It seems I am not the only one who has this statement on their mind. Driving around this afternoon I caught the Charles Adler interview with Margaret Wente wherein they discussed her column in today's Globe and Mail. Mr. Alder grabbed on to this opinion from Ms. Wente.
...In a Guardian poll last year, 13 per cent of British Muslims said they thought another attack on the United States would be justified -- probably about the same result you'd get if you asked all Britons, or French, or, for that matter, Canadians.

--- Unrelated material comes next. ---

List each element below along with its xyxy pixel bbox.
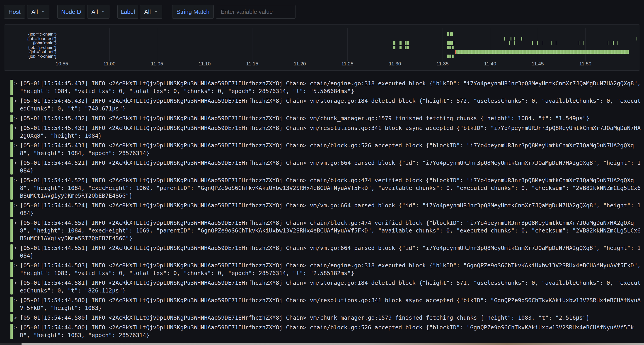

She goes onto say that this is a long way away from actually committing a terrorist attack but I think she is on to something her. Whether the 1/7 estimate is accurate or not is irrelevant to me. I have had enough conversations with average Canadians (of the left variety) to know that there are plenty of people in the "they had it coming" camp. Here's the rub - what is the difference in "they had it coming" and "another attack on the United States would be justified". This is immanently debatable. I would say they are shades of the same colour and not far off if that.
In some cases I conjecture that this is a distinction without difference. A mental construct to protect the thinker from the ramifications of their own thoughts. A construct that works in connection with "root causes". Again, back to Ms. Wente and her discussion of the consensus laundry list.

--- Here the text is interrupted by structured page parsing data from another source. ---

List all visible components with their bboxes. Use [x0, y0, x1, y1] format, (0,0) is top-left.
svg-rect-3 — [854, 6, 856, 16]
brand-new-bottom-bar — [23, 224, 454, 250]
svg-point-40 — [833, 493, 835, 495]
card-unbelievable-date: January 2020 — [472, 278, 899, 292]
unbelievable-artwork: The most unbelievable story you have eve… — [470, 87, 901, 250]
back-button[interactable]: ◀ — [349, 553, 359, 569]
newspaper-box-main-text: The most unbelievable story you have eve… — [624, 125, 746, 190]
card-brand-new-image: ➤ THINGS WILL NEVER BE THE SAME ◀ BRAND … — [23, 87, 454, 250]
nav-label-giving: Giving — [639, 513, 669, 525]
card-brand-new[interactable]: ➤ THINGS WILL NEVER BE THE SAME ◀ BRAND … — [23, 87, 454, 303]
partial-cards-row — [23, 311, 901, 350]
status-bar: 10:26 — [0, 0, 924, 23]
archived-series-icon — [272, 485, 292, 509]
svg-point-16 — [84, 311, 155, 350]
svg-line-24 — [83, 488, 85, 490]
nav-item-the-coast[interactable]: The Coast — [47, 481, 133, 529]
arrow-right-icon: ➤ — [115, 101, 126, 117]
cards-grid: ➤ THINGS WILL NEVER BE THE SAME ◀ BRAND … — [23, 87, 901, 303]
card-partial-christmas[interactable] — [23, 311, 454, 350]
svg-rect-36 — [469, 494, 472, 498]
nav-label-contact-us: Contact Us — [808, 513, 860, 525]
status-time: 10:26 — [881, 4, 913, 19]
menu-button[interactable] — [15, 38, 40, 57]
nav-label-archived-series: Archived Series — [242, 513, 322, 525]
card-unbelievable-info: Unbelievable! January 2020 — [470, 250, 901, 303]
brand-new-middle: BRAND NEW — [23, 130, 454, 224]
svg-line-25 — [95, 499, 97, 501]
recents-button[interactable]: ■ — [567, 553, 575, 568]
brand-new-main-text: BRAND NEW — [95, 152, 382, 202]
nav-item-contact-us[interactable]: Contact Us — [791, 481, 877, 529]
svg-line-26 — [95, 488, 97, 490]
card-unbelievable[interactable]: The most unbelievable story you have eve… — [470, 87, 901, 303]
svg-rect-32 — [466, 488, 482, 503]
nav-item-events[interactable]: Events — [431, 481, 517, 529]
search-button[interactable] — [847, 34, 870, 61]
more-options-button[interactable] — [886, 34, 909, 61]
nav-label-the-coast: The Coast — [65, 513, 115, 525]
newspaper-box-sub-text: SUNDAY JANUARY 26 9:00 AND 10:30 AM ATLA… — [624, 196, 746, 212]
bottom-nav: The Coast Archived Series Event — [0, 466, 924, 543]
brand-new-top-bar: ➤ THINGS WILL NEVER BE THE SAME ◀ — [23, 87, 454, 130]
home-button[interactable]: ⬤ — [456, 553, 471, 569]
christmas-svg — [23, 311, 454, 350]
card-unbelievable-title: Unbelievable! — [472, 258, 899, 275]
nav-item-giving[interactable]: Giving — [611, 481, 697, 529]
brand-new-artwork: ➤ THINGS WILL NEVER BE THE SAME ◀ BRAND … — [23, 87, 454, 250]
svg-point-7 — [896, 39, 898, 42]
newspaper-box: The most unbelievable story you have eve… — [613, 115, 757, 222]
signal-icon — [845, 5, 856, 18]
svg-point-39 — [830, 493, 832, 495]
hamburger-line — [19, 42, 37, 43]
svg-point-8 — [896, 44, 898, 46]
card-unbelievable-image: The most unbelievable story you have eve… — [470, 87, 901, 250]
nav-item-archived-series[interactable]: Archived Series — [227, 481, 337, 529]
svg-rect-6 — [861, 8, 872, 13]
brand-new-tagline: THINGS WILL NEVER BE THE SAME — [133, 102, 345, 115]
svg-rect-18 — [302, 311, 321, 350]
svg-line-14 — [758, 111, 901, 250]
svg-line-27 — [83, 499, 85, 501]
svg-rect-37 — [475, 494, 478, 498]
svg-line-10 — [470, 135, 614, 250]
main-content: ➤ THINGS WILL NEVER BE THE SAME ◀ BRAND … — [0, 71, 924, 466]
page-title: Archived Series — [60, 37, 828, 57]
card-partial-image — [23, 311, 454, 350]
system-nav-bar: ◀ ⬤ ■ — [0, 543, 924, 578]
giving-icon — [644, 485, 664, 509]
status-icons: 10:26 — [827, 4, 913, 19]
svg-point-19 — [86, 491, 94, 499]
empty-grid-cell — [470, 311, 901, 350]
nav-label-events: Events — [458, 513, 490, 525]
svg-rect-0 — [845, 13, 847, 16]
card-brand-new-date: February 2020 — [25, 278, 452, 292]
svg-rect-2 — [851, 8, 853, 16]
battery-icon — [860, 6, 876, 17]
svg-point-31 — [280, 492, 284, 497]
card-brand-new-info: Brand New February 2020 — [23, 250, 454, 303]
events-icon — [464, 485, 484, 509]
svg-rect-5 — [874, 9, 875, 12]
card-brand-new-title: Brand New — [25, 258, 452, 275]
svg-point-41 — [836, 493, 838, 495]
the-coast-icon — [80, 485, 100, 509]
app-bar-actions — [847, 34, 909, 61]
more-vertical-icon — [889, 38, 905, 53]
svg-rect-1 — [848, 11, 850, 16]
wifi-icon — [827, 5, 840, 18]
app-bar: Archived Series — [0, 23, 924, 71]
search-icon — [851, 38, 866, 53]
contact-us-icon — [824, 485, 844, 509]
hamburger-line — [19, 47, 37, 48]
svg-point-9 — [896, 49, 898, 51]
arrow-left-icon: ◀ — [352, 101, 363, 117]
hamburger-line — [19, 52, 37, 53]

...Muslims are poorer and more poorly integrated into British life. Forty per cent have no professional job skills. Many Muslims suffer from perceived discrimination and Islamophobia. There is also widespread discontent with the foreign policy of Western governments, which are perceived to be targeting Muslims in Palestine, Iraq, Chechnya, Kashmir and Afghanistan. The paper warns that Britain's role in the Iraq conflict may have pushed thousands of young people to extremism.
As she points out elsewhere in her column (actually it is the point of her column) that this characterization of the "typical Muslim terrorist" is not reflected in truth.
...A blunter answer comes from Marc Sageman of the University of Pennsylvania. He studied hundreds of al- Qaeda recruits. Most, he found, were upper or middle class, in their mid-20s, and alienated from society. For them, radical extremism supplied an answer to the problem of identity. "They become separated from traditional bonds and culture, and drift to the mosques more for companionship than for religion." Extremists offer them an all-encompassing explanation for their feelings. "They hear this narrative, this script, about the corruption of the West, and it seems to make sense to them." Terrorism turns them from a nobody without a purpose to a somebody with a destiny.
narcissism being the root cause for terror is a far bigger (and contentious) point for me to carry on with here so I will go back to my original point of mental constructs. For those opposed to Anglospherian Foreign Policy a fine line is walked in reaction to terrorism. By convincing ourselves that terrorists are poor and disenfranchised it is only a hop-skip-and-a-jump to an understanding of "asymmetrical warfare". It is not terrorism you see, it is the only warfare available to them. Your opposition to the AFP (if I may coin an acronym) leads you to the conclusion that "they had it coming" - so precariously close to justification and becoming part of the 1/7.